Ignatieva, A., Favero, M., Koskela, J., Sant, J., Myers, S.R. The length of haplotype blocks and signals of structural variation in reconstructed genealogies. bioRxiv, doi.org/10.1101/2023.07.11.548567
To run the script, first install the necessary packages
pip install -r requirements.txt
Then run
python -m run-dolores -h
to see the full list of options.
The example code can be run using the provided ARG (10Mb of human chr21 simulated using stdpopsim and reconstructed using Relate):
python -m run-dolores -C chr21 -n chr21_100_relate -t example
The input name should correspond to the location of the ARG in name.trees (or name.trees.tsz) in tskit format, name.poplabels (if using genotype IDs for clade calculations), and name.popsize (a comma-separated file with two columns, column one giving the start time of each epoch in generations, and column two the corresponding haploid population size).
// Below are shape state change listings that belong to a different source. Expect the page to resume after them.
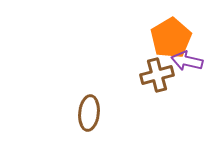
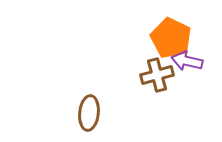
orange pentagon: rotated 15 degrees counterclockwise
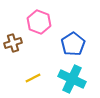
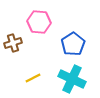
pink hexagon: rotated 15 degrees counterclockwise
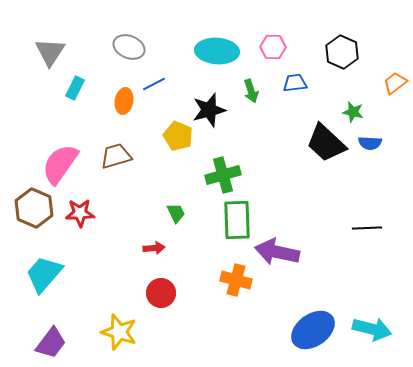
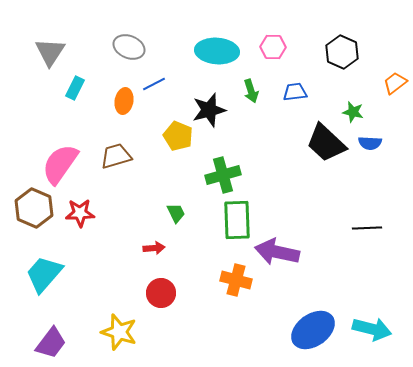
blue trapezoid: moved 9 px down
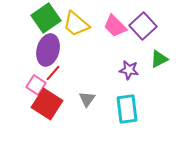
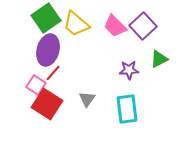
purple star: rotated 12 degrees counterclockwise
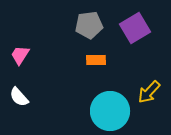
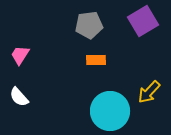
purple square: moved 8 px right, 7 px up
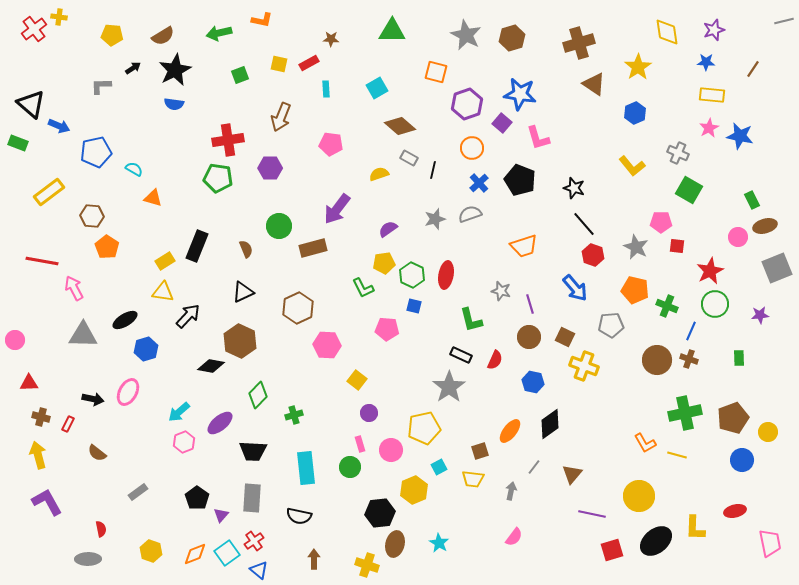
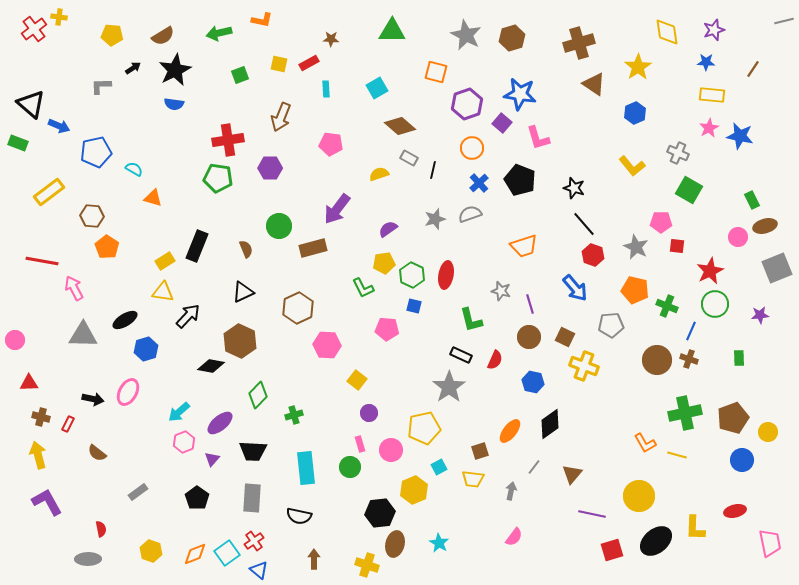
purple triangle at (221, 515): moved 9 px left, 56 px up
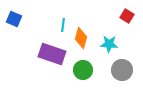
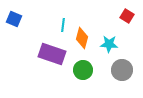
orange diamond: moved 1 px right
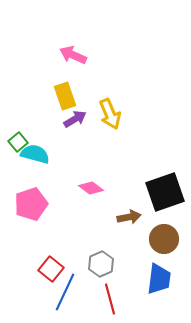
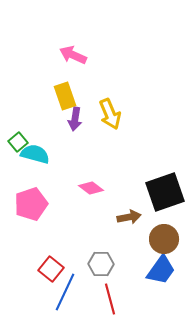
purple arrow: rotated 130 degrees clockwise
gray hexagon: rotated 25 degrees clockwise
blue trapezoid: moved 2 px right, 9 px up; rotated 28 degrees clockwise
The script produces plots of the results (Q-Q plot of the (one-sided) Test 1 p-values, plot of Test 1 p-value outliers, and a Manhattan plot for Test 1 and Test 2) and an output file (.csv) with the following entries:
- name: Input name of trees to process
- genetic_map: Recombination map used
- total_clades: Total number of clades in the ARG (of size > 2)
- clade_num: Index of clade
- clade_id: ID of clade
- nlog10p_test1: p-value for Test 1
- nlog10p_test2: p-value for Test 2
- cladesize: Size of clade
- span: Genomic span of clade (bp)
- start: Start position of clade
- end: End position of clade
- mut_span: Genomic span of clade measured from leftmost to rightmost supporting mutation (bp)
- left_mut: Position of leftmost supporting mutation
- right_mut: Position of rightmost supporting mutation
- num_mutations: Number of supporting mutations
- merged: How many clades have been merged together to produce this one
- chunk_index: Chunk index where clade begins
- tree_index: Tree index where clade begins
- node_id: Node ID of clade MRCA in tree where clade begins
This script computes p-values for (a subset of) edges in the input ARG. Run
python -m run-edgespans -h
to see the full list of options.
The example code can be run using the provided ARG (10Mb of human chr21 simulated using stdpopsim with the SMC' model):
python -m run-edgespans -C chr21 -n chr21_100_smcprime -t example -T smcprime -b 1000
The script produces a Q-Q plot and histogram of the (two-sided) p-values.